• THE PROBLEM:
Return the lines below in which the string "title" occurs.

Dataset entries
--- START ---

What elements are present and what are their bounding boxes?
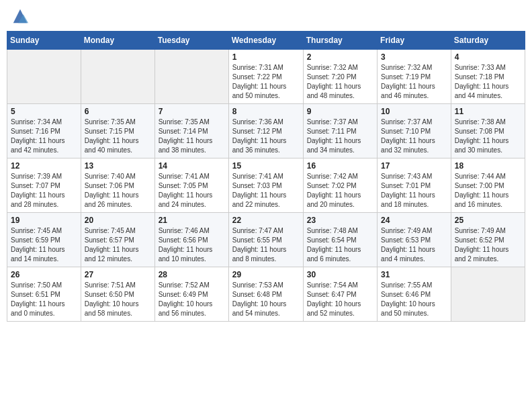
calendar-cell: 22Sunrise: 7:47 AM Sunset: 6:55 PM Dayli… [228, 213, 303, 267]
calendar-week-row: 19Sunrise: 7:45 AM Sunset: 6:59 PM Dayli… [7, 213, 525, 267]
calendar-cell: 18Sunrise: 7:44 AM Sunset: 7:00 PM Dayli… [451, 158, 525, 213]
calendar-week-row: 5Sunrise: 7:34 AM Sunset: 7:16 PM Daylig… [7, 104, 525, 158]
calendar-cell: 1Sunrise: 7:31 AM Sunset: 7:22 PM Daylig… [228, 50, 303, 104]
day-number: 5 [11, 107, 77, 116]
day-detail: Sunrise: 7:48 AM Sunset: 6:54 PM Dayligh… [307, 226, 373, 264]
calendar-week-row: 12Sunrise: 7:39 AM Sunset: 7:07 PM Dayli… [7, 158, 525, 213]
calendar-cell: 7Sunrise: 7:35 AM Sunset: 7:14 PM Daylig… [154, 104, 228, 158]
day-number: 31 [381, 270, 447, 279]
day-number: 28 [159, 270, 225, 279]
day-number: 22 [232, 216, 300, 225]
day-detail: Sunrise: 7:45 AM Sunset: 6:59 PM Dayligh… [11, 226, 77, 264]
day-number: 20 [85, 216, 151, 225]
day-number: 15 [232, 161, 300, 171]
day-number: 17 [381, 161, 447, 171]
day-number: 24 [381, 216, 447, 225]
day-detail: Sunrise: 7:40 AM Sunset: 7:06 PM Dayligh… [85, 172, 151, 210]
calendar-table: SundayMondayTuesdayWednesdayThursdayFrid… [7, 31, 525, 322]
day-detail: Sunrise: 7:47 AM Sunset: 6:55 PM Dayligh… [232, 226, 300, 264]
calendar-cell: 23Sunrise: 7:48 AM Sunset: 6:54 PM Dayli… [303, 213, 377, 267]
calendar-cell [7, 50, 81, 104]
day-number: 2 [307, 52, 373, 62]
calendar-cell [451, 267, 525, 322]
day-number: 11 [455, 107, 521, 116]
day-number: 6 [85, 107, 151, 116]
day-detail: Sunrise: 7:46 AM Sunset: 6:56 PM Dayligh… [159, 226, 225, 264]
calendar-cell: 8Sunrise: 7:36 AM Sunset: 7:12 PM Daylig… [228, 104, 303, 158]
day-number: 19 [11, 216, 77, 225]
calendar-cell [154, 50, 228, 104]
calendar-cell: 19Sunrise: 7:45 AM Sunset: 6:59 PM Dayli… [7, 213, 81, 267]
day-detail: Sunrise: 7:33 AM Sunset: 7:18 PM Dayligh… [455, 63, 521, 101]
day-detail: Sunrise: 7:37 AM Sunset: 7:10 PM Dayligh… [381, 118, 447, 155]
logo [9, 7, 30, 26]
calendar-cell: 26Sunrise: 7:50 AM Sunset: 6:51 PM Dayli… [7, 267, 81, 322]
weekday-header: Tuesday [154, 32, 228, 50]
day-detail: Sunrise: 7:49 AM Sunset: 6:53 PM Dayligh… [381, 226, 447, 264]
calendar-cell: 21Sunrise: 7:46 AM Sunset: 6:56 PM Dayli… [154, 213, 228, 267]
day-number: 26 [11, 270, 77, 279]
day-number: 8 [232, 107, 300, 116]
calendar-cell: 5Sunrise: 7:34 AM Sunset: 7:16 PM Daylig… [7, 104, 81, 158]
calendar-cell: 15Sunrise: 7:41 AM Sunset: 7:03 PM Dayli… [228, 158, 303, 213]
calendar-cell: 29Sunrise: 7:53 AM Sunset: 6:48 PM Dayli… [228, 267, 303, 322]
calendar-cell: 3Sunrise: 7:32 AM Sunset: 7:19 PM Daylig… [378, 50, 451, 104]
day-detail: Sunrise: 7:49 AM Sunset: 6:52 PM Dayligh… [455, 226, 521, 264]
day-detail: Sunrise: 7:31 AM Sunset: 7:22 PM Dayligh… [232, 63, 300, 101]
day-number: 7 [159, 107, 225, 116]
day-number: 1 [232, 52, 300, 62]
day-detail: Sunrise: 7:44 AM Sunset: 7:00 PM Dayligh… [455, 172, 521, 210]
day-detail: Sunrise: 7:32 AM Sunset: 7:19 PM Dayligh… [381, 63, 447, 101]
day-detail: Sunrise: 7:32 AM Sunset: 7:20 PM Dayligh… [307, 63, 373, 101]
day-number: 12 [11, 161, 77, 171]
calendar-cell: 28Sunrise: 7:52 AM Sunset: 6:49 PM Dayli… [154, 267, 228, 322]
day-number: 23 [307, 216, 373, 225]
page-header [7, 7, 525, 26]
weekday-header: Sunday [7, 32, 81, 50]
day-number: 30 [307, 270, 373, 279]
day-detail: Sunrise: 7:35 AM Sunset: 7:14 PM Dayligh… [159, 118, 225, 155]
calendar-week-row: 1Sunrise: 7:31 AM Sunset: 7:22 PM Daylig… [7, 50, 525, 104]
weekday-header: Wednesday [228, 32, 303, 50]
day-detail: Sunrise: 7:42 AM Sunset: 7:02 PM Dayligh… [307, 172, 373, 210]
day-detail: Sunrise: 7:50 AM Sunset: 6:51 PM Dayligh… [11, 281, 77, 318]
day-detail: Sunrise: 7:41 AM Sunset: 7:05 PM Dayligh… [159, 172, 225, 210]
calendar-cell: 10Sunrise: 7:37 AM Sunset: 7:10 PM Dayli… [378, 104, 451, 158]
day-detail: Sunrise: 7:36 AM Sunset: 7:12 PM Dayligh… [232, 118, 300, 155]
day-detail: Sunrise: 7:54 AM Sunset: 6:47 PM Dayligh… [307, 281, 373, 318]
calendar-cell: 14Sunrise: 7:41 AM Sunset: 7:05 PM Dayli… [154, 158, 228, 213]
calendar-cell: 31Sunrise: 7:55 AM Sunset: 6:46 PM Dayli… [378, 267, 451, 322]
weekday-header: Monday [81, 32, 154, 50]
day-number: 14 [159, 161, 225, 171]
day-detail: Sunrise: 7:53 AM Sunset: 6:48 PM Dayligh… [232, 281, 300, 318]
calendar-cell: 16Sunrise: 7:42 AM Sunset: 7:02 PM Dayli… [303, 158, 377, 213]
calendar-cell: 25Sunrise: 7:49 AM Sunset: 6:52 PM Dayli… [451, 213, 525, 267]
day-detail: Sunrise: 7:37 AM Sunset: 7:11 PM Dayligh… [307, 118, 373, 155]
calendar-cell: 13Sunrise: 7:40 AM Sunset: 7:06 PM Dayli… [81, 158, 154, 213]
day-number: 9 [307, 107, 373, 116]
day-number: 3 [381, 52, 447, 62]
day-number: 21 [159, 216, 225, 225]
day-number: 27 [85, 270, 151, 279]
calendar-cell: 24Sunrise: 7:49 AM Sunset: 6:53 PM Dayli… [378, 213, 451, 267]
day-detail: Sunrise: 7:41 AM Sunset: 7:03 PM Dayligh… [232, 172, 300, 210]
weekday-header: Saturday [451, 32, 525, 50]
day-detail: Sunrise: 7:39 AM Sunset: 7:07 PM Dayligh… [11, 172, 77, 210]
calendar-cell: 6Sunrise: 7:35 AM Sunset: 7:15 PM Daylig… [81, 104, 154, 158]
calendar-cell: 30Sunrise: 7:54 AM Sunset: 6:47 PM Dayli… [303, 267, 377, 322]
calendar-cell: 12Sunrise: 7:39 AM Sunset: 7:07 PM Dayli… [7, 158, 81, 213]
day-detail: Sunrise: 7:34 AM Sunset: 7:16 PM Dayligh… [11, 118, 77, 155]
calendar-week-row: 26Sunrise: 7:50 AM Sunset: 6:51 PM Dayli… [7, 267, 525, 322]
day-detail: Sunrise: 7:55 AM Sunset: 6:46 PM Dayligh… [381, 281, 447, 318]
day-number: 10 [381, 107, 447, 116]
day-number: 25 [455, 216, 521, 225]
day-number: 29 [232, 270, 300, 279]
calendar-header: SundayMondayTuesdayWednesdayThursdayFrid… [7, 32, 525, 50]
day-detail: Sunrise: 7:52 AM Sunset: 6:49 PM Dayligh… [159, 281, 225, 318]
calendar-cell: 27Sunrise: 7:51 AM Sunset: 6:50 PM Dayli… [81, 267, 154, 322]
day-number: 18 [455, 161, 521, 171]
day-detail: Sunrise: 7:38 AM Sunset: 7:08 PM Dayligh… [455, 118, 521, 155]
calendar-cell [81, 50, 154, 104]
logo-icon [11, 7, 30, 26]
day-detail: Sunrise: 7:35 AM Sunset: 7:15 PM Dayligh… [85, 118, 151, 155]
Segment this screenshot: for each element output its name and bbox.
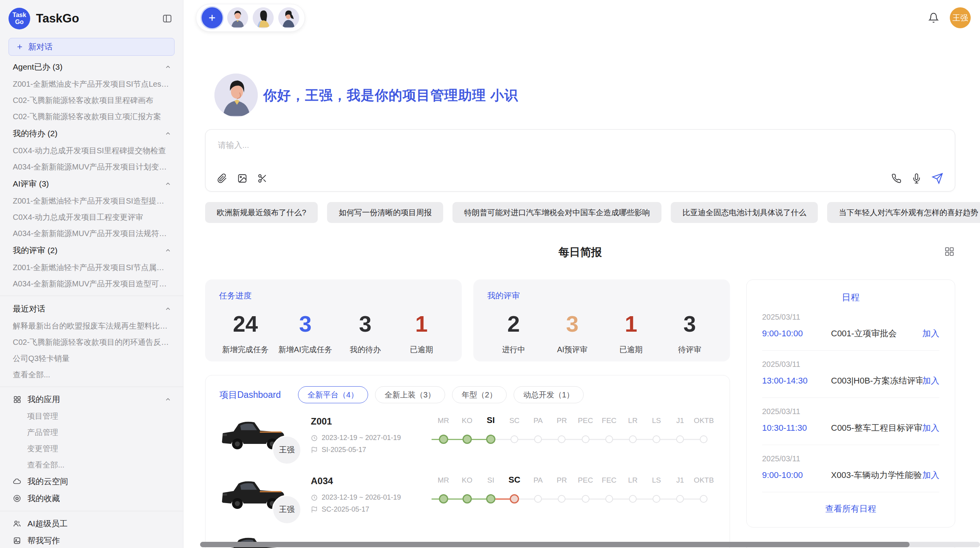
add-agent-button[interactable] bbox=[202, 7, 223, 28]
list-item[interactable]: A034-全新新能源MUV产品开发项目法规符合性评审 bbox=[0, 225, 183, 241]
join-link[interactable]: 加入 bbox=[922, 422, 939, 434]
join-link[interactable]: 加入 bbox=[922, 375, 939, 387]
card-title: 任务进度 bbox=[219, 290, 448, 301]
filter-powertrain[interactable]: 动总开发（1） bbox=[514, 386, 584, 403]
list-item[interactable]: C02-飞腾新能源轻客改款项目立项汇报方案 bbox=[0, 108, 183, 125]
view-all-apps[interactable]: 查看全部... bbox=[0, 457, 183, 473]
sidebar-item-ai-super-staff[interactable]: AI超级员工 bbox=[0, 515, 183, 532]
stat-label: 新增完成任务 bbox=[222, 344, 269, 355]
notification-bell-icon[interactable] bbox=[928, 12, 939, 23]
sidebar-item-help-me-write[interactable]: 帮我写作 bbox=[0, 532, 183, 548]
chevron-up-icon[interactable] bbox=[164, 180, 171, 187]
app-item-product-mgmt[interactable]: 产品管理 bbox=[0, 424, 183, 440]
sidebar-collapse-icon[interactable] bbox=[162, 14, 172, 24]
chat-input[interactable] bbox=[217, 139, 943, 173]
agent-avatar-2[interactable] bbox=[253, 7, 274, 28]
microphone-icon[interactable] bbox=[911, 173, 922, 183]
attachment-icon[interactable] bbox=[217, 173, 227, 183]
date-range: 2023-12-19 ~ 2027-01-19 bbox=[322, 434, 401, 442]
send-icon[interactable] bbox=[932, 173, 943, 184]
section-agent-done[interactable]: Agent已办 (3) bbox=[0, 58, 183, 76]
list-item[interactable]: 解释最新出台的欧盟报废车法规再生塑料比例被调至15%... bbox=[0, 318, 183, 334]
briefing-header: 每日简报 bbox=[205, 245, 955, 258]
chevron-up-icon[interactable] bbox=[164, 396, 171, 403]
project-row-z001[interactable]: 王强 Z001 2023-12-19 ~ 2027-01-19 SI-2025-… bbox=[219, 413, 716, 457]
milestone-dot bbox=[676, 435, 684, 443]
sidebar-item-label: 我的应用 bbox=[27, 394, 60, 405]
list-item[interactable]: C02-飞腾新能源轻客改款项目里程碑画布 bbox=[0, 92, 183, 108]
agent-avatar-3[interactable] bbox=[278, 7, 299, 28]
view-all-chats[interactable]: 查看全部... bbox=[0, 366, 183, 383]
project-info: A034 2023-12-19 ~ 2026-01-19 SC-2025-05-… bbox=[311, 476, 425, 514]
list-item[interactable]: C0X4-动力总成开发项目SI里程碑提交物检查 bbox=[0, 142, 183, 159]
suggestion-chip[interactable]: 欧洲新规最近颁布了什么? bbox=[205, 202, 318, 223]
sidebar-item-favorites[interactable]: 我的收藏 bbox=[0, 490, 183, 507]
schedule-time: 13:00-14:30 bbox=[762, 376, 831, 386]
topbar: 王强 bbox=[183, 0, 980, 36]
horizontal-scrollbar-thumb[interactable] bbox=[200, 542, 910, 547]
new-chat-label: 新对话 bbox=[28, 41, 53, 52]
sidebar-item-my-apps[interactable]: 我的应用 bbox=[0, 391, 183, 408]
milestone-dot bbox=[582, 435, 589, 443]
section-my-todo[interactable]: 我的待办 (2) bbox=[0, 125, 183, 142]
chevron-up-icon[interactable] bbox=[164, 63, 171, 70]
chevron-up-icon[interactable] bbox=[164, 130, 171, 137]
join-link[interactable]: 加入 bbox=[922, 469, 939, 481]
grid-icon bbox=[13, 395, 21, 404]
stat-value: 2 bbox=[507, 313, 520, 335]
schedule-item[interactable]: 2025/03/11 10:30-11:30 C005-整车工程目标评审 加入 bbox=[762, 398, 939, 445]
list-item[interactable]: A034-全新新能源MUV产品开发项目计划变更表编写 bbox=[0, 159, 183, 175]
layout-grid-icon[interactable] bbox=[944, 246, 955, 257]
app-item-project-mgmt[interactable]: 项目管理 bbox=[0, 408, 183, 424]
filter-new-platform[interactable]: 全新平台（4） bbox=[298, 386, 368, 403]
view-all-schedule-link[interactable]: 查看所有日程 bbox=[762, 492, 939, 518]
list-item[interactable]: C0X4-动力总成开发项目工程变更评审 bbox=[0, 209, 183, 225]
app-item-change-mgmt[interactable]: 变更管理 bbox=[0, 440, 183, 457]
stat-value: 3 bbox=[359, 313, 371, 335]
suggestion-chip[interactable]: 特朗普可能对进口汽车增税会对中国车企造成哪些影响 bbox=[452, 202, 661, 223]
milestone-dot bbox=[534, 495, 542, 503]
clock-icon bbox=[311, 435, 318, 442]
list-item[interactable]: Z001-全新燃油皮卡产品开发项目SI节点Lesson Learn报告 bbox=[0, 76, 183, 92]
dashboard-filters: 全新平台（4） 全新上装（3） 年型（2） 动总开发（1） bbox=[298, 386, 584, 403]
milestone-sc: SC bbox=[503, 413, 526, 457]
user-avatar[interactable]: 王强 bbox=[950, 7, 971, 28]
schedule-item[interactable]: 2025/03/11 9:00-10:00 X003-车辆动力学性能验... 加… bbox=[762, 445, 939, 492]
card-title: 我的评审 bbox=[487, 290, 716, 301]
project-flag: SC-2025-05-17 bbox=[311, 505, 425, 514]
project-row-a034[interactable]: 王强 A034 2023-12-19 ~ 2026-01-19 SC-2025-… bbox=[219, 473, 716, 516]
section-recent-chats[interactable]: 最近对话 bbox=[0, 300, 183, 318]
new-chat-button[interactable]: 新对话 bbox=[9, 38, 175, 56]
section-my-review[interactable]: 我的评审 (2) bbox=[0, 241, 183, 259]
sidebar-item-label: 帮我写作 bbox=[27, 535, 60, 546]
stat-label: 已逾期 bbox=[619, 344, 642, 355]
phone-call-icon[interactable] bbox=[891, 173, 901, 183]
schedule-item[interactable]: 2025/03/11 13:00-14:30 C003|H0B-方案冻结评审 加… bbox=[762, 351, 939, 398]
chevron-up-icon[interactable] bbox=[164, 305, 171, 312]
list-item[interactable]: A034-全新新能源MUV产品开发项目造型可行性评审 bbox=[0, 276, 183, 292]
list-item[interactable]: 公司Q3轻卡销量 bbox=[0, 350, 183, 366]
agent-avatar-1[interactable] bbox=[227, 7, 248, 28]
list-item[interactable]: C02-飞腾新能源轻客改款项目的闭环通告反馈情况 bbox=[0, 334, 183, 350]
filter-new-body[interactable]: 全新上装（3） bbox=[375, 386, 445, 403]
sidebar-item-label: AI超级员工 bbox=[27, 518, 68, 529]
schedule-date: 2025/03/11 bbox=[762, 407, 939, 416]
milestone-dot bbox=[582, 495, 589, 503]
suggestion-chip[interactable]: 当下年轻人对汽车外观有怎样的喜好趋势 bbox=[827, 202, 980, 223]
my-review-card: 我的评审 2 进行中 3 AI预评审 1 bbox=[473, 279, 730, 361]
list-item[interactable]: Z001-全新燃油轻卡产品开发项目SI节点属性5D文件评审 bbox=[0, 259, 183, 276]
schedule-item[interactable]: 2025/03/11 9:00-10:00 C001-立项审批会 加入 bbox=[762, 303, 939, 351]
suggestion-chip[interactable]: 比亚迪全固态电池计划具体说了什么 bbox=[671, 202, 818, 223]
sidebar-item-cloud-space[interactable]: 我的云空间 bbox=[0, 473, 183, 490]
join-link[interactable]: 加入 bbox=[922, 328, 939, 339]
main-area: 王强 你好，王强，我是你的项目管理助理 小识 bbox=[183, 0, 980, 548]
schedule-date: 2025/03/11 bbox=[762, 360, 939, 369]
scissors-icon[interactable] bbox=[257, 173, 267, 183]
section-ai-review[interactable]: AI评审 (3) bbox=[0, 175, 183, 193]
list-item[interactable]: Z001-全新燃油轻卡产品开发项目SI造型提交物评审 bbox=[0, 193, 183, 209]
suggestion-chip[interactable]: 如何写一份清晰的项目周报 bbox=[327, 202, 443, 223]
filter-year-model[interactable]: 年型（2） bbox=[452, 386, 507, 403]
hero: 你好，王强，我是你的项目管理助理 小识 bbox=[214, 74, 955, 117]
image-upload-icon[interactable] bbox=[237, 173, 247, 183]
chevron-up-icon[interactable] bbox=[164, 247, 171, 254]
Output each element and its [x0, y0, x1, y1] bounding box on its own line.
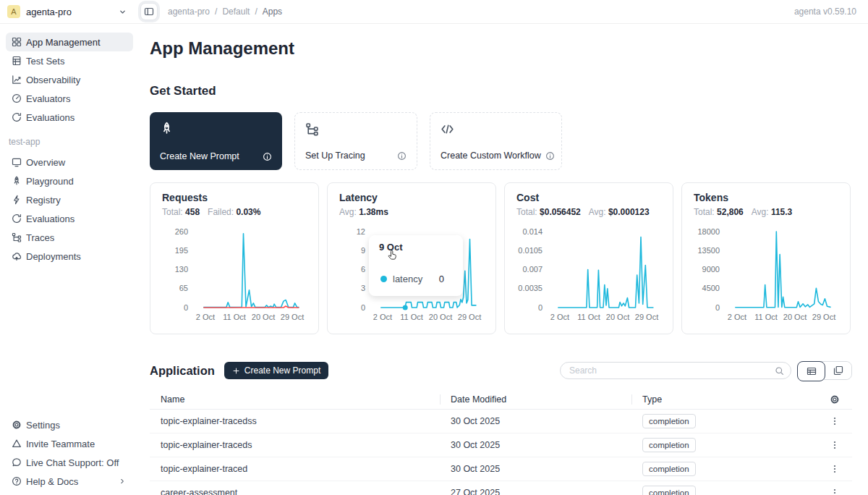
chart-tokens[interactable]: 04500900013500180002 Oct11 Oct20 Oct29 O…	[688, 224, 840, 325]
sidebar-item-label: Overview	[26, 157, 127, 168]
stat-card-title: Tokens	[694, 192, 838, 203]
column-header-name[interactable]: Name	[150, 390, 440, 409]
help-icon	[12, 476, 22, 486]
application-title: Application	[150, 364, 215, 378]
top-bar: A agenta-pro agenta-pro/Default/Apps age…	[0, 0, 868, 24]
rocket-icon	[160, 122, 174, 135]
row-actions-button[interactable]	[826, 460, 843, 478]
tooltip-series-name: latency	[393, 274, 433, 284]
app-date-modified: 27 Oct 2025	[440, 488, 631, 495]
sidebar-item-evaluations[interactable]: Evaluations	[6, 209, 133, 228]
table-row-topic-explainer-traced[interactable]: topic-explainer-traced30 Oct 2025complet…	[150, 457, 852, 481]
sidebar-item-registry[interactable]: Registry	[6, 190, 133, 209]
svg-text:20 Oct: 20 Oct	[606, 313, 629, 321]
sidebar-item-traces[interactable]: Traces	[6, 228, 133, 247]
svg-text:0: 0	[715, 303, 720, 312]
stat-card-title: Requests	[162, 192, 307, 203]
svg-text:29 Oct: 29 Oct	[281, 313, 304, 321]
chart-requests[interactable]: 0651301952602 Oct11 Oct20 Oct29 Oct	[156, 224, 308, 325]
table-row-topic-explainer-traceds[interactable]: topic-explainer-traceds30 Oct 2025comple…	[150, 433, 852, 457]
stat-card-requests: RequestsTotal: 458Failed: 0.03%065130195…	[150, 182, 319, 334]
get-started-card-set-up-tracing[interactable]: Set Up Tracing	[294, 112, 417, 170]
chart-cost[interactable]: 00.00350.0070.01050.0142 Oct11 Oct20 Oct…	[511, 224, 663, 325]
breadcrumb-item-apps[interactable]: Apps	[263, 7, 282, 17]
sidebar-item-test-sets[interactable]: Test Sets	[6, 51, 133, 70]
breadcrumb-item-default[interactable]: Default	[222, 7, 250, 17]
table-view-icon	[807, 366, 817, 376]
column-header-type[interactable]: Type	[631, 390, 780, 409]
search-icon	[775, 366, 784, 376]
sidebar-item-evaluations[interactable]: Evaluations	[6, 108, 133, 127]
table-settings-button[interactable]	[826, 391, 843, 408]
workspace-selector[interactable]: A agenta-pro	[0, 5, 135, 18]
get-started-card-create-new-prompt[interactable]: Create New Prompt	[150, 112, 282, 170]
row-actions-button[interactable]	[826, 484, 843, 495]
branch-icon	[305, 122, 319, 136]
chevron-right-icon	[117, 477, 127, 486]
stat-card-tokens: TokensTotal: 52,806Avg: 115.304500900013…	[681, 182, 851, 334]
sidebar-item-observability[interactable]: Observability	[6, 70, 133, 89]
bolt-icon	[12, 195, 22, 205]
sidebar-item-evaluators[interactable]: Evaluators	[6, 89, 133, 108]
triangle-icon	[12, 439, 22, 449]
info-icon	[397, 151, 407, 161]
sidebar-item-label: Observability	[26, 75, 127, 85]
grid-icon	[12, 37, 22, 47]
svg-text:11 Oct: 11 Oct	[754, 313, 778, 321]
svg-text:11 Oct: 11 Oct	[400, 313, 423, 321]
sidebar-item-label: Evaluations	[26, 213, 127, 224]
sidebar-item-label: Live Chat Support: Off	[26, 457, 127, 468]
line-chart-icon	[12, 75, 22, 85]
cards-view-icon	[833, 365, 843, 376]
sidebar-item-deployments[interactable]: Deployments	[6, 247, 133, 266]
svg-text:130: 130	[175, 265, 188, 274]
search-input[interactable]	[569, 365, 775, 376]
stat-card-title: Cost	[516, 192, 661, 203]
svg-text:260: 260	[175, 227, 188, 236]
svg-text:12: 12	[357, 227, 365, 236]
sidebar-item-label: Playground	[26, 176, 127, 187]
table-row-career-assessment[interactable]: career-assessment27 Oct 2025completion	[150, 481, 852, 495]
sidebar-item-live-chat-support-off[interactable]: Live Chat Support: Off	[6, 453, 133, 472]
panel-icon	[144, 7, 154, 17]
row-actions-button[interactable]	[826, 436, 843, 454]
workspace-avatar: A	[7, 5, 20, 18]
sidebar-item-overview[interactable]: Overview	[6, 153, 133, 172]
workspace-name: agenta-pro	[26, 7, 112, 17]
breadcrumb-item-agenta-pro[interactable]: agenta-pro	[168, 7, 210, 17]
sidebar-toggle-button[interactable]	[140, 3, 158, 20]
get-started-card-create-custom-workflow[interactable]: Create Custom Workflow	[430, 112, 562, 170]
svg-text:0: 0	[538, 303, 542, 312]
card-view-button[interactable]	[825, 362, 851, 379]
sidebar-item-settings[interactable]: Settings	[6, 415, 133, 434]
code-icon	[441, 122, 454, 136]
svg-text:18000: 18000	[697, 227, 720, 236]
kebab-icon	[830, 440, 840, 450]
sidebar-item-label: Evaluations	[26, 112, 127, 123]
sidebar-item-help-docs[interactable]: Help & Docs	[6, 472, 133, 491]
table-header: NameDate ModifiedType	[150, 390, 852, 410]
sidebar-item-label: Deployments	[26, 251, 127, 262]
app-name: topic-explainer-traced	[150, 464, 440, 474]
svg-text:0: 0	[361, 303, 365, 312]
app-date-modified: 30 Oct 2025	[440, 416, 631, 426]
page-title: App Management	[150, 38, 852, 59]
row-actions-button[interactable]	[826, 412, 843, 430]
sidebar-app-nav: OverviewPlaygroundRegistryEvaluationsTra…	[6, 153, 133, 266]
sidebar-item-app-management[interactable]: App Management	[6, 33, 133, 51]
create-new-prompt-button[interactable]: Create New Prompt	[224, 362, 328, 379]
svg-text:9000: 9000	[702, 265, 720, 274]
column-header-date-modified[interactable]: Date Modified	[440, 390, 631, 409]
table-icon	[12, 56, 22, 66]
sidebar-item-label: Registry	[26, 195, 127, 206]
legend-dot-icon	[380, 276, 387, 282]
table-view-button[interactable]	[797, 361, 825, 381]
sidebar-item-invite-teammate[interactable]: Invite Teammate	[6, 434, 133, 453]
create-button-label: Create New Prompt	[244, 365, 320, 376]
sidebar: App ManagementTest SetsObservabilityEval…	[0, 24, 139, 495]
sidebar-bottom-nav: SettingsInvite TeammateLive Chat Support…	[6, 415, 133, 492]
svg-text:9: 9	[361, 246, 365, 255]
sidebar-item-playground[interactable]: Playground	[6, 172, 133, 190]
table-row-topic-explainer-tracedss[interactable]: topic-explainer-tracedss30 Oct 2025compl…	[150, 410, 852, 433]
app-name: career-assessment	[150, 488, 440, 495]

--- END ---

• EXPECTED ANSWER:
card-title: 任务进度 bbox=[219, 290, 448, 301]
card-title: 我的评审 bbox=[487, 290, 716, 301]
stat-card-title: Tokens	[694, 192, 838, 203]
application-title: Application	[150, 364, 215, 378]
stat-card-title: Requests	[162, 192, 307, 203]
stat-card-title: Cost	[516, 192, 661, 203]
page-title: App Management	[150, 38, 852, 59]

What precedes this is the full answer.